So one of the requirements was to cover your books. You could buy book covers at your school (usually with the school colors and logo), or find fancy bookcovers with superheroes, hot rods, rock bands–you name it. Many of our families were on tight budgets, and so why not use what was readily available for free–grocery bags. They held up just as well, and you could do your own decorating–just make sure your magic marker didn’t bleed through onto the book! Of course you wrote your name, and the subject.

Not only that, if you knew how to use scissors, it was super simple to do. I covered the book above in just five minutes. Here were the steps:

  1. Collect your materials. Book, scissors, brown paper grocery bag
  2. Cut the bag apart. Cut the bag from top to bottom, ideally on the seam. Then cut the bottom of the bag off.
  3. Figure out the cover length.

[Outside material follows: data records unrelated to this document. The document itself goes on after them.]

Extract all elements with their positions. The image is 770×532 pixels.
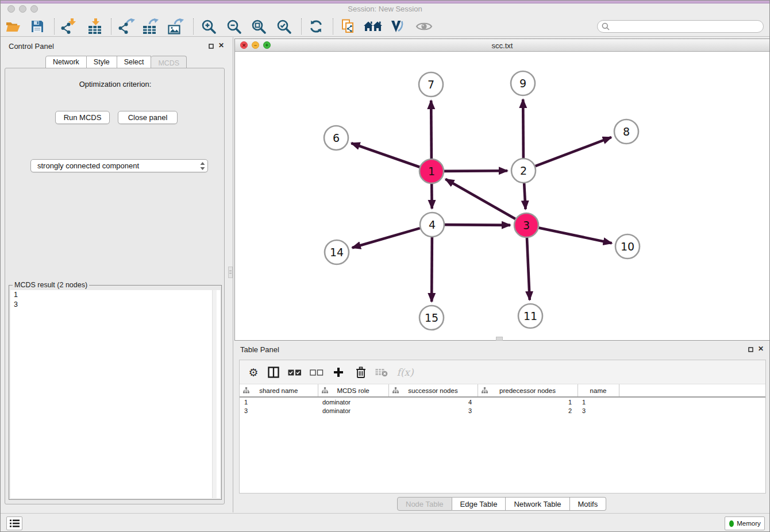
- graph-edge-2-9[interactable]: [523, 99, 523, 158]
- graph-edge-2-3[interactable]: [524, 183, 525, 209]
- graph-edge-3-11[interactable]: [527, 238, 530, 300]
- clone-network-icon: [341, 19, 356, 34]
- graph-edge-1-2[interactable]: [444, 171, 507, 171]
- refresh-icon: [309, 19, 324, 34]
- graph-edge-4-3[interactable]: [445, 225, 510, 225]
- table-cell[interactable]: 1: [478, 397, 578, 406]
- mcds-result-list[interactable]: 1 3: [10, 290, 220, 498]
- node-table-body: 1dominator4113dominator323: [240, 397, 765, 415]
- table-cell[interactable]: 2: [478, 406, 578, 415]
- float-table-panel-icon[interactable]: [746, 345, 755, 354]
- tab-select[interactable]: Select: [117, 56, 152, 68]
- show-columns-button[interactable]: [265, 363, 282, 381]
- table-cell[interactable]: 1: [578, 397, 619, 406]
- status-bar: Memory: [1, 513, 769, 532]
- tab-network-table[interactable]: Network Table: [506, 497, 569, 511]
- column-header-name[interactable]: name: [578, 384, 619, 397]
- tab-network[interactable]: Network: [45, 56, 87, 68]
- home-button[interactable]: [363, 18, 383, 35]
- graph-edge-4-15[interactable]: [432, 237, 432, 302]
- export-network-button[interactable]: [117, 18, 136, 35]
- toolbar-separator: [111, 18, 111, 34]
- import-network-button[interactable]: [59, 18, 79, 35]
- table-cell[interactable]: dominator: [318, 406, 388, 415]
- graph-node-label-10: 10: [621, 240, 634, 253]
- network-window-title: scc.txt: [235, 41, 769, 50]
- zoom-fit-button[interactable]: [249, 18, 268, 35]
- apply-layout-button[interactable]: [306, 18, 326, 35]
- close-table-panel-icon[interactable]: ✕: [756, 344, 765, 353]
- select-all-button[interactable]: [287, 363, 303, 381]
- table-cell[interactable]: 1: [240, 397, 318, 406]
- column-header-predecessor-nodes[interactable]: predecessor nodes: [478, 384, 578, 397]
- zoom-out-button[interactable]: [224, 18, 244, 35]
- panel-splitter-grip[interactable]: [228, 267, 233, 278]
- tree-sort-icon: [243, 387, 249, 394]
- float-panel-icon[interactable]: [206, 41, 215, 51]
- graph-node-label-4: 4: [429, 218, 436, 231]
- table-settings-button[interactable]: ⚙: [245, 363, 261, 381]
- plus-icon: [333, 367, 344, 377]
- network-view-window: ✕ − + scc.txt 7968124314101511: [234, 38, 770, 341]
- graph-node-label-1: 1: [428, 165, 435, 178]
- tab-edge-table[interactable]: Edge Table: [452, 497, 506, 511]
- deselect-all-button[interactable]: [309, 363, 325, 381]
- graph-edge-3-10[interactable]: [539, 228, 612, 244]
- graph-node-label-7: 7: [428, 78, 434, 91]
- table-cell[interactable]: 4: [388, 397, 478, 406]
- save-session-button[interactable]: [28, 18, 47, 35]
- network-canvas[interactable]: 7968124314101511: [235, 52, 769, 340]
- zoom-in-button[interactable]: [199, 18, 218, 35]
- zoom-selected-button[interactable]: [274, 18, 294, 35]
- mcds-result-title: MCDS result (2 nodes): [13, 281, 89, 289]
- show-panels-button[interactable]: [6, 516, 22, 530]
- function-builder-button-disabled: f(x): [395, 363, 415, 381]
- clone-network-button[interactable]: [338, 18, 358, 35]
- table-cell[interactable]: dominator: [318, 397, 388, 406]
- import-table-button[interactable]: [86, 18, 105, 35]
- network-window-titlebar[interactable]: ✕ − + scc.txt: [235, 39, 769, 52]
- graph-edge-3-1[interactable]: [445, 179, 515, 219]
- graph-edge-4-14[interactable]: [352, 228, 420, 248]
- table-row[interactable]: 1dominator411: [240, 397, 765, 406]
- search-input[interactable]: [612, 22, 763, 31]
- horizontal-splitter-grip[interactable]: [496, 337, 503, 341]
- mcds-result-box: MCDS result (2 nodes) 1 3: [9, 285, 222, 500]
- column-header-shared-name[interactable]: shared name: [240, 384, 318, 397]
- export-table-button[interactable]: [141, 18, 160, 35]
- add-column-button[interactable]: [330, 363, 346, 381]
- mcds-result-line: 3: [10, 300, 220, 310]
- column-header-MCDS-role[interactable]: MCDS role: [318, 384, 388, 397]
- export-image-button[interactable]: [166, 18, 186, 35]
- mcds-panel: Optimization criterion: strongly connect…: [5, 68, 225, 504]
- column-header-successor-nodes[interactable]: successor nodes: [388, 384, 478, 397]
- table-cell[interactable]: 3: [240, 406, 318, 415]
- table-cell[interactable]: 3: [578, 406, 619, 415]
- toolbar-separator: [54, 18, 55, 34]
- graph-edge-2-8[interactable]: [536, 137, 611, 166]
- table-cell[interactable]: 3: [388, 406, 478, 415]
- graph-edge-1-7[interactable]: [431, 101, 432, 159]
- close-panel-icon[interactable]: ✕: [217, 41, 226, 50]
- close-panel-button[interactable]: Close panel: [118, 111, 178, 124]
- search-field[interactable]: [597, 20, 764, 33]
- memory-button[interactable]: Memory: [725, 516, 765, 530]
- result-scrollbar[interactable]: [212, 290, 217, 498]
- eye-icon: [415, 21, 433, 32]
- run-mcds-button[interactable]: Run MCDS: [55, 111, 110, 124]
- table-row[interactable]: 3dominator323: [240, 406, 765, 415]
- delete-column-button[interactable]: [353, 363, 369, 381]
- tab-style[interactable]: Style: [87, 56, 117, 68]
- show-hide-button[interactable]: [414, 18, 434, 35]
- zoom-selected-icon: [276, 18, 292, 34]
- criterion-dropdown[interactable]: strongly connected component: [30, 159, 208, 172]
- tab-motifs[interactable]: Motifs: [570, 497, 607, 511]
- checked-boxes-icon: [288, 369, 302, 376]
- tree-sort-icon: [482, 387, 488, 394]
- graph-node-label-15: 15: [425, 311, 438, 324]
- column-header-label: shared name: [240, 387, 318, 394]
- tab-node-table[interactable]: Node Table: [397, 497, 452, 511]
- open-session-button[interactable]: [3, 18, 23, 35]
- graph-edge-1-6[interactable]: [351, 143, 419, 167]
- toggle-graphics-details-button[interactable]: [388, 18, 408, 35]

Center the book on the paper, fold the left side over the front cover, closing the cover so it will be tight when closed. Then cut off excess, leaving the flap about an inch from the binding on the inside. Do the same with the back cover. Remember to put the print side of the grocery bag inside, unless you want to advertise where you shop!
  4. Fold the top and bottom along the top and bottom edge of the book. You could mark it or make a beginning fold on top and bottom, take the book off and make a tight fold.
  5. Then slide paper cover over the front and back covers so that the cover is inside the top and bottom folds of your paper cover.
  6. Decorate to taste!

I discovered in writing this that what we did out of necessity and simply using what is available has become “a thing.” Just search “grocery bag book cover” on the internet and you will see! Stores are returning to paper as an alternative to the non-biodegradable plastic. Some people want to protect the dust jackets on their books. Others like that uniform brown bag look on their shelves rather than a riot of conflicting colors.

Then there are the crafters, who love to draw clever designs on the paper, or even use special papers, (a thick wrapping paper is about the same weight as a paper bag or the store bought covers we used to buy).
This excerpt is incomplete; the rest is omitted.